Nawab of Kanud, Gurgaon, Rohtak & Rewari
- Reign: 17 March 1780 – 23 August 1791
- Predecessor: Post Established
- Successor: Daughter of Zabita Khan

Mir Bakhshi of Mughal Empire
- Reign: Jan 1788 – 23 August 1791
- Predecessor: Mirza Najaf Khan

Faujdar of Saharanpur and Muzzafarnagar
- Reign: 1777 – 1782
- Born: Mughal Empire
- Died: 1791 Kanud
- Spouses: Daughter of Zabita Khan ​ ​(m. 1777)​ Daughter of Vizier Majad ud Daula ​ ​(m. 1778)​
- House: Rathore
- Religion: Sunni Islam
- Rank: Mir Bakhshi
- Conflicts: Jat-Mughal war of 1775-76 Battle of Barsana; Capture of Deeg (1776); ; Rohilla Rebellion (1777); Conquest of Kanud(1779-1780); Siege of Kanud(1788-1789);

= Najaf Quli Khan =

Nawab Saif-ud-Daula Najaf Quli Khan (died 23 August 1791) was a Mughal military commander during the reign of Shah Alam II. An adopted son of Mirza Najaf Khan, he was active during the period when the Mughal power in northern India was in a state of absolute decline.

== Biography ==
Born in a Rathore Rajput family, Najaf Quli converted to Islam and quickly rose to high position under the patronage of Mirza Najaf Khan as one of his lieutenants. During 1775/76 Mirza was involved in a prolonged war against the Jats of Bharatpur in modern-day Haryana, who were in an open rebellion against the Mughal government. In 1775 the Jat army supported by a 5,000-strong contingent of Begum Samru was defeated by Najaf Quli Khan in the battle of Barsana, and the territories of Gurgaon, Rewari, Jhajjar, Narnaul and Ballabhgarh were annexed by Mirza. By March 1776 the Jat capital of Dig had been captured as well.

Soon Mirza Najaf Khan, now the Mir Bakhshi, had to focus his attention towards the Rohilla Afghans who under Zabita Khan Yousafzai for long had been a thorn for the Mughals.

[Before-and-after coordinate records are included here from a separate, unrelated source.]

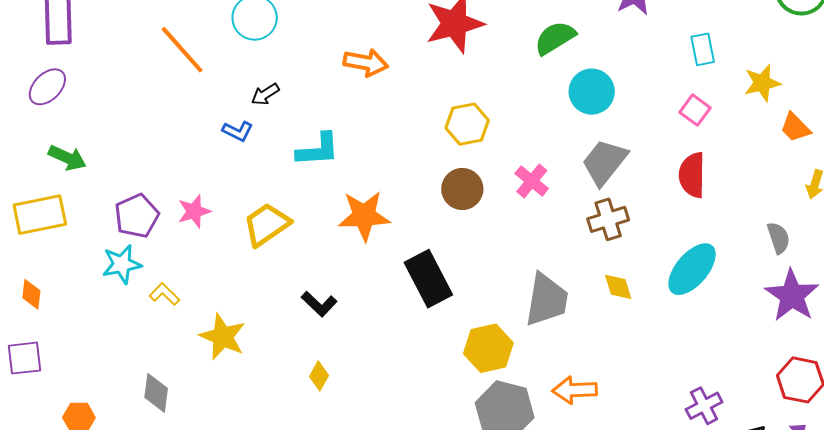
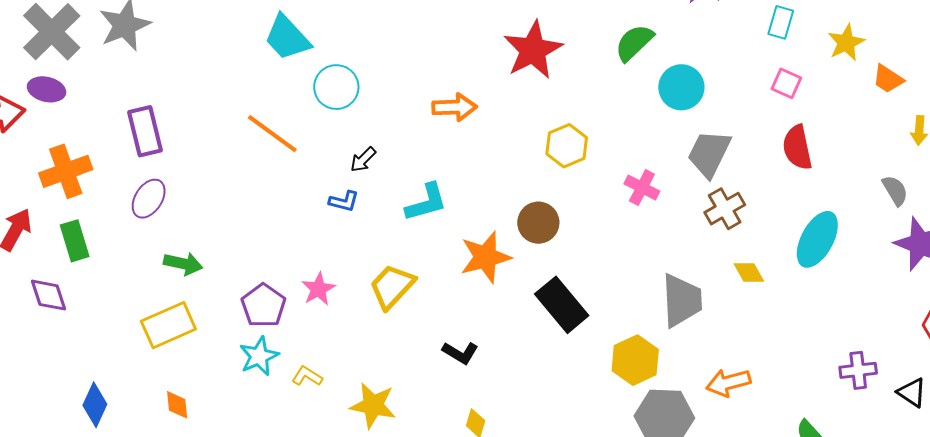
cyan rectangle: (703, 49) -> (781, 22), turned 40
brown circle: (462, 189) -> (538, 223), moved
purple cross: (704, 406) -> (858, 370), turned 33

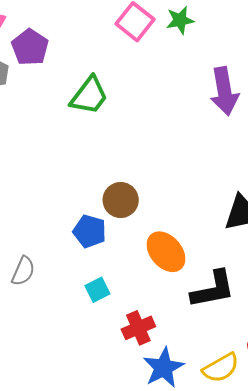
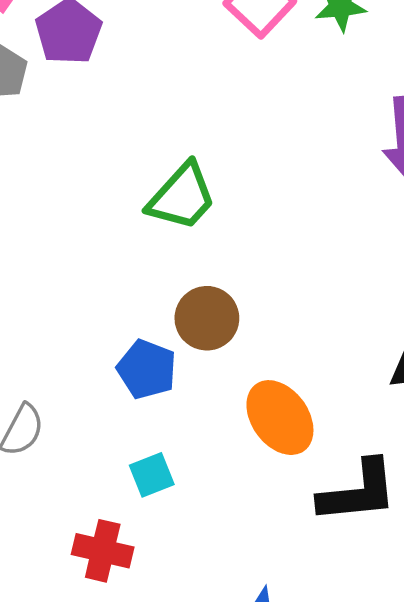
green trapezoid: (89, 96) -> (182, 197), moved
red cross: (138, 328) -> (103, 551), moved, turned 32

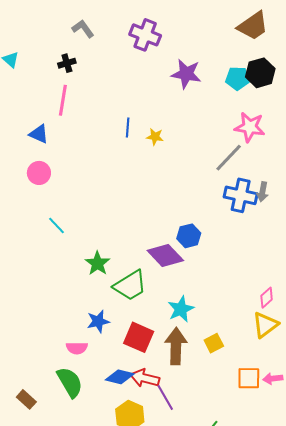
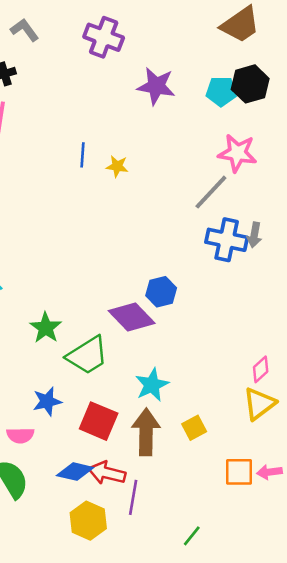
purple line: (165, 398) -> (133, 497), turned 40

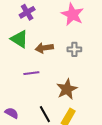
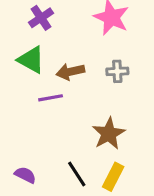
purple line: (31, 73) -> (51, 98), moved

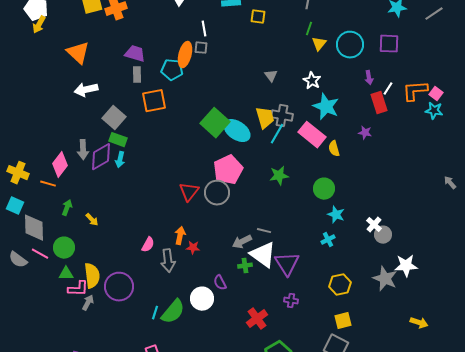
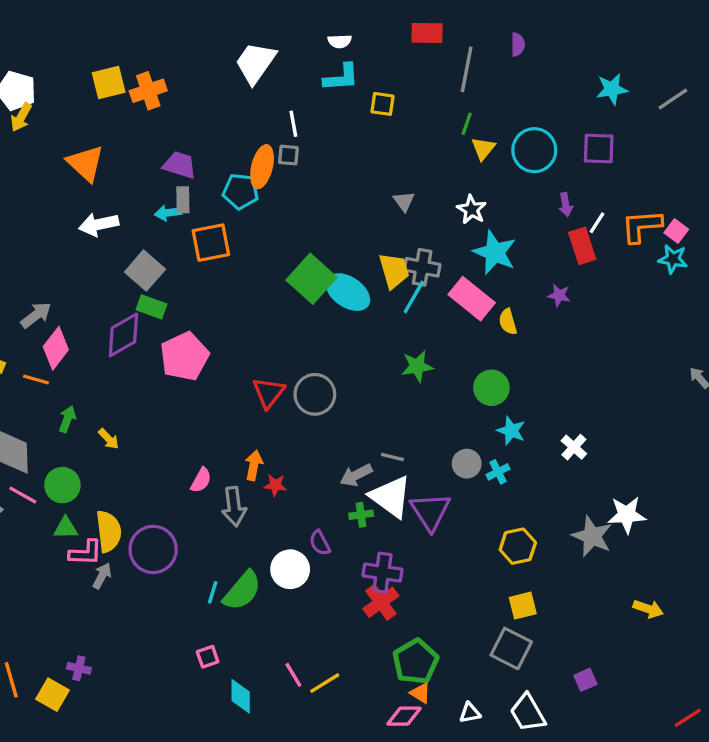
gray arrow: (83, 150) -> (36, 315), moved, turned -126
cyan arrow: (120, 160) -> (168, 213), moved, turned 70
pink pentagon: (228, 170) -> (185, 356), moved
gray circle: (383, 235) -> (467, 464), moved
purple cross: (291, 301) -> (383, 573), moved, size x1.6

Zabita Khan's father Najib-ud-Daula Yousafzai had been the de facto ruler of Delhi as the regent of the emperor until his death in 1770. Mirza accompanied with 5000 soldiers and artillery arrived at Panipat where he fought against Zabita Khan and his Sikh allies on 14 September 1777. The battle went on until night. The next day Sikh allies of Zabita Khan fled to Sirhind and Zabita Khan was forced to sign peace treaty with Mirza. As a part of peace treaty Mirza Najaf Khan married the sister of Zabita Khan while Zabita Khan's daughter (the sister of Ghulam Kadir) was married to Najaf Quli Khan. In return his estates were restored to him. After the victory Najaf Quli was appointed faujdar of Saharanpur and Muzaffarnagar with his capital at Ghausgarh.

In 1778 Najaf Quli married the daughter of the Kashmiri vizier of Mughal Empire, Majad-ud-Daula. In November 1779 Najaf Quli marched against the Raja of Kanud fort, Balwant Singh who had captured some of villages belonging to his estates and after treacherously massacring him along with 30 of his nobles, captured the fort on 17 March 1780. Najaf Quli made Kanud as his new stronghold and carved out a principality for him consisting of Mewat and Shekhawati regions. Najaf Quli later declared himself to be independent ruler of Gurgaon, Rewari, Jhajjar, Narnaul and Rohtak, with Gokalgarh as capital.

After the death of Mirza Najaf Khan in April 1782, Delhi became a scene of civil war among his four generals and ultimately all except Najaf Quli got killed. Shah Alam ultimately invited Mahadaji Shinde as the regent. In 1785 Najaf Quli was sent by Mahadaji to Jaipur to realise the tribute. In January 1788 Najaf Quli met Shah Alam and put forward his claims over the territories of Gokulgarh and Rewari as well as over the position of Mir Bakhshi. Shah Alam was forced to please him and confirmed him on his holdings.

In October 1788 Mirza Ismail Beg was sent by Mahadaji Shinde to take away control of his principality. Ismail Beg conquered Gurgaon and Rewari but could not capture Kanud itself, and ultimately abandoned its siege on 27 November 1789. In May 1790 Najaf Quli was restored his estates by Mahadaji in return for his help to defeat Ismail Beg, who had now become the enemy of the Marathas. Ismail Beg was ultimately forced to flee. Najaf Quli died on 23 August 1791 at Kanud. After his death his widow (the daughter of Zabita Khan) gained control of his principality until she died in March 1792 from a cannon ball shot, and the principality was annexed by Mahadaji.